→ **WHAT IS BEING ASKED**: Check every line below for the word "Call" and show those that hold it.

[Records from a data collection]
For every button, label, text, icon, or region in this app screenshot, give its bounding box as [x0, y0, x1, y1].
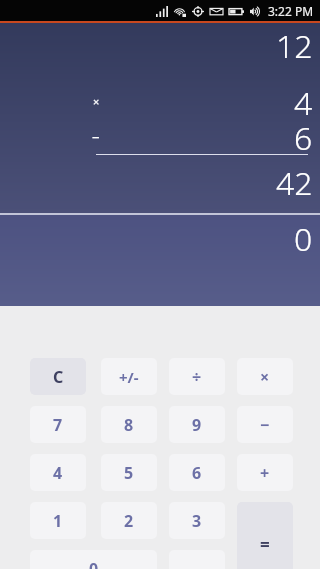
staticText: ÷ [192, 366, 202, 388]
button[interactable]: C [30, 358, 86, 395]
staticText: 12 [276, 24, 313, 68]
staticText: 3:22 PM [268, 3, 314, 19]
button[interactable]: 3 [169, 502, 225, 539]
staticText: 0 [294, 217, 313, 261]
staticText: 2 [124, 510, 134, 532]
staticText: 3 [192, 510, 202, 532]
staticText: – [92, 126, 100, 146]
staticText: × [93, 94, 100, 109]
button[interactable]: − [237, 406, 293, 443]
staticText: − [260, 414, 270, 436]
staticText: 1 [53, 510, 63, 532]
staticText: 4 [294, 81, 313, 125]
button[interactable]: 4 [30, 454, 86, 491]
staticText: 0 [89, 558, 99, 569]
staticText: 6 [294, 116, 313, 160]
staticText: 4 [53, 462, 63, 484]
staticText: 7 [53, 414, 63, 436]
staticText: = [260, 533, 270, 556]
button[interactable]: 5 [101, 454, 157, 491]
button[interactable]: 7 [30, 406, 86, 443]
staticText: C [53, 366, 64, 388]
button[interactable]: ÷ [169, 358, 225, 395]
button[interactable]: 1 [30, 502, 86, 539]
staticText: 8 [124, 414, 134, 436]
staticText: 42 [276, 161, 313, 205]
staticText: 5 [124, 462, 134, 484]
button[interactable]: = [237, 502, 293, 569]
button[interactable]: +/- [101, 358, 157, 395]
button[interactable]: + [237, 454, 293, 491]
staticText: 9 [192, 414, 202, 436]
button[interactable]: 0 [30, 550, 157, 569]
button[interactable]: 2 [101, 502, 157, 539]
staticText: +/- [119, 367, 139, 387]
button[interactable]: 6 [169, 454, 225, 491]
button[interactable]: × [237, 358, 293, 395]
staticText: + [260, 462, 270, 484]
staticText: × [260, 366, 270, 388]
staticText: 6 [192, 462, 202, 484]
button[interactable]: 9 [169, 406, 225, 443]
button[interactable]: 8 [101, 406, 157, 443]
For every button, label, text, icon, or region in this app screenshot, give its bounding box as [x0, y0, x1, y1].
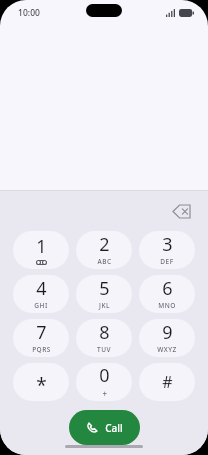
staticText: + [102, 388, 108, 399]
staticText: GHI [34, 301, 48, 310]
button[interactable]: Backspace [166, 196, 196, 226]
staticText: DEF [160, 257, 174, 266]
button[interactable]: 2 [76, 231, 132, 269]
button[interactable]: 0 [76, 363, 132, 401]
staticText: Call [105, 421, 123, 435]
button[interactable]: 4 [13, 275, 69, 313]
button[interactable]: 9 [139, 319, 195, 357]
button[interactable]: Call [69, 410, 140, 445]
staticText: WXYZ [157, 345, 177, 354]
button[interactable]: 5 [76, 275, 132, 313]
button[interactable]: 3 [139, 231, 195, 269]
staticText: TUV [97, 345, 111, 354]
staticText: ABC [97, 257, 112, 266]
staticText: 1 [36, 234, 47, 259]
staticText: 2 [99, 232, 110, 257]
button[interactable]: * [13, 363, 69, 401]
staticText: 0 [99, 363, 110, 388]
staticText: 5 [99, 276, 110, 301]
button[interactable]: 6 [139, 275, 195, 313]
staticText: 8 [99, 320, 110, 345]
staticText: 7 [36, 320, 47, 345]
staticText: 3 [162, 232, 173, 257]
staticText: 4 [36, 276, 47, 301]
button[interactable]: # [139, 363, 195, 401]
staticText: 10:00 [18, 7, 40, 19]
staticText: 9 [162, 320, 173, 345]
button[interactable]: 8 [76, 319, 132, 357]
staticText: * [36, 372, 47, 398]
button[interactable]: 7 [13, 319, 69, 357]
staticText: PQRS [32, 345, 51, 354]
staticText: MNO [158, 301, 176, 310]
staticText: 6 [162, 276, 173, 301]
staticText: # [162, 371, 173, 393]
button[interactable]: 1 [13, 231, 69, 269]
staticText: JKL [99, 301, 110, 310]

→ **RESPONSE**:
staticText: Call [105, 421, 123, 435]
button[interactable]: Call [69, 410, 140, 445]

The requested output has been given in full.